During the call, an analyst asked whether a $107 million cost the company recorded included a perceived settlement cost for the outstanding litigation that is now against Bank of America.
“Yes, we can say categorically that, that has been settled,” Old Republic Chairman and CEO Al Zucaro. “It’s a matter of public record. What we cannot speak to is the terms and the conditions of it all, right, as I’m sure you can understand. But that certainly – that case was the big megillah in our situation and it’s gone now. And we think we’ve put our arms around, as I tried to say before, any remaining residual issues, small cases that we have here and there. We think we’ve really got our arms – we would be very surprised if we have this kind of discussion again of blaming a poor quarter or a poor year on the sins of the past. I think it’s over.”
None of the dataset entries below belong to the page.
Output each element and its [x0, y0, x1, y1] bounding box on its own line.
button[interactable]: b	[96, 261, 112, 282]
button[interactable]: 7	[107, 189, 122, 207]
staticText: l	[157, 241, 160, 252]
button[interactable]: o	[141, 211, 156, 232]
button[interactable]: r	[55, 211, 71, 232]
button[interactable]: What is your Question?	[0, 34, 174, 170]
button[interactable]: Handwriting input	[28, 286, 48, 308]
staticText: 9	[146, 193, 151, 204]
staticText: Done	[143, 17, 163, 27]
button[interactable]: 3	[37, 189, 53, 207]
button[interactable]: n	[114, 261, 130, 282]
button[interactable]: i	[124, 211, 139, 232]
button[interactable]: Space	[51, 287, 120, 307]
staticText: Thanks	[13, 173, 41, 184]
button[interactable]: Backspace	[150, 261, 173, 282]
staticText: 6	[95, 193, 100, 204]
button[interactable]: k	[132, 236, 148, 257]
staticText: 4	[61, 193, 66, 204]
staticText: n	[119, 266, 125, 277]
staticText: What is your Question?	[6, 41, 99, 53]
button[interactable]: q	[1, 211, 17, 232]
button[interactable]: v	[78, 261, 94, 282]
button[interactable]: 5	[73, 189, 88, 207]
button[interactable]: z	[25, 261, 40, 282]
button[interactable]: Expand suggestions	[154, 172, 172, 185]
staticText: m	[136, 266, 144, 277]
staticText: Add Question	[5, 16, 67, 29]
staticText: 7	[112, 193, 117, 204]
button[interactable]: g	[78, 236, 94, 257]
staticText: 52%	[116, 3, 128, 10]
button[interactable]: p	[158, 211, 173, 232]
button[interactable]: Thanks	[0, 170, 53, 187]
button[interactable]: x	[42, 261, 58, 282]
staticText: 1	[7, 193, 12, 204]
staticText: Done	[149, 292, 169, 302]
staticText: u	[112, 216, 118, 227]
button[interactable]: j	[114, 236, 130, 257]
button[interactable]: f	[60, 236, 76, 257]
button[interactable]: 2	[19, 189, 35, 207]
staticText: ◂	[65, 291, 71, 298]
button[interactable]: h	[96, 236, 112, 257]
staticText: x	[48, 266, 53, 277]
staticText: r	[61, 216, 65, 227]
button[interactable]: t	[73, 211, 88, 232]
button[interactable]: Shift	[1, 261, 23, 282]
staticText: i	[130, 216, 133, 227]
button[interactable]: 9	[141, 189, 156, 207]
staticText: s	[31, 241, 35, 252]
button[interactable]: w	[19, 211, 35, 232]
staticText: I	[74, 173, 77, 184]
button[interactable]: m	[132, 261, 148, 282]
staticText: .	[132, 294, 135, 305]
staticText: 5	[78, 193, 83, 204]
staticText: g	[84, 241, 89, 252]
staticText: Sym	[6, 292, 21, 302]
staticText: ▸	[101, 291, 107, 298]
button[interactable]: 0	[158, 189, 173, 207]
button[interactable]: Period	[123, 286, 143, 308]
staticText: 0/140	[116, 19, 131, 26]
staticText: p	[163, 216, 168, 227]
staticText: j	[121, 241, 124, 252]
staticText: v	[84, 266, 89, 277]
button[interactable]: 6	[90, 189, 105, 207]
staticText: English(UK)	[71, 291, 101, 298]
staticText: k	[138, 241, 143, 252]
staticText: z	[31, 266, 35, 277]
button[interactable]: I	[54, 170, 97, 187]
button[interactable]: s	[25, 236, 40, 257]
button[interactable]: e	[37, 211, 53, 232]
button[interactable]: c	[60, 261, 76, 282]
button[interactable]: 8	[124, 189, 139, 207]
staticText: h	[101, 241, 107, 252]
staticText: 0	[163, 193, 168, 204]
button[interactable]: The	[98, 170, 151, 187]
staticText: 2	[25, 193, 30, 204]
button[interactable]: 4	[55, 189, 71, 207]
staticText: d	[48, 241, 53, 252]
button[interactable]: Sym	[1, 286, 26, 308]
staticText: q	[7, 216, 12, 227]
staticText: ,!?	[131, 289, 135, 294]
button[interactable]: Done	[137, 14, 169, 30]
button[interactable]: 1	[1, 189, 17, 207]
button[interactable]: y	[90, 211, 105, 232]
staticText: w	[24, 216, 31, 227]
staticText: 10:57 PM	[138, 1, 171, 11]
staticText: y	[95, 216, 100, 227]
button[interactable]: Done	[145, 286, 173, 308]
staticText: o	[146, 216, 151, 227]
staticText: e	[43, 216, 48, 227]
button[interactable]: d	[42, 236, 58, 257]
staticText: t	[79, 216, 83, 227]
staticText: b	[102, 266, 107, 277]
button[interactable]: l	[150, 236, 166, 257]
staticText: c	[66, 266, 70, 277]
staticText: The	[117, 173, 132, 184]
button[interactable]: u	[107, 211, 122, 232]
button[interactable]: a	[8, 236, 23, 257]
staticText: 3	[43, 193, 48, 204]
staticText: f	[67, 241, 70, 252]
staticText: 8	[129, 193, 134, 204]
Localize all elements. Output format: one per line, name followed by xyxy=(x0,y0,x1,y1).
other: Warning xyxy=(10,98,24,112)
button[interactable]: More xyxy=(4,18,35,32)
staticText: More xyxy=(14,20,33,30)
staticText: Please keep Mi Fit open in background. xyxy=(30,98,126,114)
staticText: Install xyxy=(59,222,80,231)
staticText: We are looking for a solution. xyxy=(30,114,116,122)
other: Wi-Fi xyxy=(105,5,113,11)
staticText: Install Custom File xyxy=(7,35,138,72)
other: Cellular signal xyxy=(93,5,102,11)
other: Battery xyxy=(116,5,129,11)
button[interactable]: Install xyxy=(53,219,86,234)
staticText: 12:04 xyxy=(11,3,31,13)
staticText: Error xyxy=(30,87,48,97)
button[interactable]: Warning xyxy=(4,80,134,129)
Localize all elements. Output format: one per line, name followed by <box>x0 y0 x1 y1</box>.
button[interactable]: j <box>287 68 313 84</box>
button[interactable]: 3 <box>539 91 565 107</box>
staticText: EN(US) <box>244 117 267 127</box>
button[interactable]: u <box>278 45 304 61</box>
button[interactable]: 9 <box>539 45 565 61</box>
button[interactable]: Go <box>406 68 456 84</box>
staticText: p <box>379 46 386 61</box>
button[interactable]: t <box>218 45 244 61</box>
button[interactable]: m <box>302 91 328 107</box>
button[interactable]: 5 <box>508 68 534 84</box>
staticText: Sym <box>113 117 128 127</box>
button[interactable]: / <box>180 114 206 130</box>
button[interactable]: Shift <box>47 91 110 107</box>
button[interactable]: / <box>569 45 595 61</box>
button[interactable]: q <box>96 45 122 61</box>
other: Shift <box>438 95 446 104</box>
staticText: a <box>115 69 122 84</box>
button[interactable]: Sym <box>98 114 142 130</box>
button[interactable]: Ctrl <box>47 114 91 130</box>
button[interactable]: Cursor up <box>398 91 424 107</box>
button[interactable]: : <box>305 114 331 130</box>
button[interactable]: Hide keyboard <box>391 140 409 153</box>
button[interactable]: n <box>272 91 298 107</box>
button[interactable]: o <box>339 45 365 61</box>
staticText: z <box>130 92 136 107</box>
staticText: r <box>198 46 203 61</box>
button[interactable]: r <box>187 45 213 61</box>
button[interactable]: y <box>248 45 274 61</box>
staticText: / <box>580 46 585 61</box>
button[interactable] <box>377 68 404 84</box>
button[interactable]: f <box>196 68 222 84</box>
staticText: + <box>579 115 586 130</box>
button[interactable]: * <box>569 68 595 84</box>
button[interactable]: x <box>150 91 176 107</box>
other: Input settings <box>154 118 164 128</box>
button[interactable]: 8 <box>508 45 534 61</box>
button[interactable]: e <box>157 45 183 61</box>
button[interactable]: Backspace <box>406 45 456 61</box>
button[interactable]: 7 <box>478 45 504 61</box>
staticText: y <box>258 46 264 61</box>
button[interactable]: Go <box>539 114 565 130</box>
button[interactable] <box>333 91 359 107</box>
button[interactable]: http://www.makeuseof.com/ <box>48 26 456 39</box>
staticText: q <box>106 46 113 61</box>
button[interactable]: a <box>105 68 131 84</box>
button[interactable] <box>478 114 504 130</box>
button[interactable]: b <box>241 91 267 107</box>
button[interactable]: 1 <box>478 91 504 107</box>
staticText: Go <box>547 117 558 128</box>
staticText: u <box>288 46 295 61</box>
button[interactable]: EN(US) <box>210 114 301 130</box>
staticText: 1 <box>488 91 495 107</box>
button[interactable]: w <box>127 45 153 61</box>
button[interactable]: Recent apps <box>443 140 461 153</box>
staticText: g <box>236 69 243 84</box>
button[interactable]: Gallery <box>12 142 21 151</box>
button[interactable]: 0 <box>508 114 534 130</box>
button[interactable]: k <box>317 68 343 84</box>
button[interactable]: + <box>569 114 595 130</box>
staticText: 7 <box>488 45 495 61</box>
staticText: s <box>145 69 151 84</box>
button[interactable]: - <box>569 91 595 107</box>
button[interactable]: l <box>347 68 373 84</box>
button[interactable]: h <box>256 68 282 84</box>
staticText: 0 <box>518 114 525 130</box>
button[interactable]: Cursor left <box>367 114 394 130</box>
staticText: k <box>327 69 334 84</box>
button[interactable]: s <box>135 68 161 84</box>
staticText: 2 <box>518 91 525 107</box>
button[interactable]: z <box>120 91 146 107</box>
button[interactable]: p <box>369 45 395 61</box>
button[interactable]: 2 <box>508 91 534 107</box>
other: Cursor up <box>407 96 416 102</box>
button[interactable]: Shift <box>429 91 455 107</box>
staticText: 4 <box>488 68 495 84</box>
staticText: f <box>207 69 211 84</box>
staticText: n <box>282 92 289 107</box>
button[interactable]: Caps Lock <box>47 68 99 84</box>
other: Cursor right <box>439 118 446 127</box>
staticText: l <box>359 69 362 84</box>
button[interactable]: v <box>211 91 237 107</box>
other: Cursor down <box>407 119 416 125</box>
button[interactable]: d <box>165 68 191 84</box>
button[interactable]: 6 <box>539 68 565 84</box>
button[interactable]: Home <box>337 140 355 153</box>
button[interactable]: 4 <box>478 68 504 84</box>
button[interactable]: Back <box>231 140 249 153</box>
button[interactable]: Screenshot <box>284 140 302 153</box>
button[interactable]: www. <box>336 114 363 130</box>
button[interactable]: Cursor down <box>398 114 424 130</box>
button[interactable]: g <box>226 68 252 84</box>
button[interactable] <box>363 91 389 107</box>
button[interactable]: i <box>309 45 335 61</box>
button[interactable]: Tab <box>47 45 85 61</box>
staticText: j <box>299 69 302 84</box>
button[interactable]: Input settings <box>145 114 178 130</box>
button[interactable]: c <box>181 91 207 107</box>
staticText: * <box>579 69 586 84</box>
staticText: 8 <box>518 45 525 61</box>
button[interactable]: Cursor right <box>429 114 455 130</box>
The terms of the settlement could not be disclosed, but court documents noted that the case was voluntarily dismissed Oct. 18.
According to a recent SEC filing, Old Republic filed the suit Dec. 19, 2008, against Countrywide Bank FSB, Countrywide Home Loans Inc., and Bank of New York Mellon, BNY Mellon Trust of Delaware, “seeking rescission of various credit indemnity policies issued to insure home equity loans and home equity lines of credit which Countrywide had securitized or held for its own account, a declaratory judgment and money damages based upon systemic material misrepresentations and fraud by Countrywide as to the credit characteristics of the loans or by the borrowers in their loan applications.
“Countrywide filed a counterclaim alleging a breach of contract, bad faith and seeking a declaratory judgment challenging the factual and procedural bases that Old Republic had relied upon to deny or rescind coverage for individual defaulted loans under those policies, as well as unspecified compensatory and punitive damages. The court ruled that Countrywide does not have standing to counterclaim with respect to the policies insuring the securitized loans because those policies were issued to BNYM. In response, Countrywide and BNYM jointly filed a motion asking the court to allow an amended counterclaim in which BNYM would raise substantially similar allegations as those raised by Countrywide and make substantially similar requests but with respect to the policies issued to BNYM. The court dismissed their motion, with leave to re-plead the counterclaim. BNYM’s subsequent attempt to re-plead was granted by the court and BNYM has re-pleaded its counterclaim.”
Before the settlement was entered into, a multi-phase trial was set to begin Sept. 25. The law firm representing the defendants declined to comment on the settlement.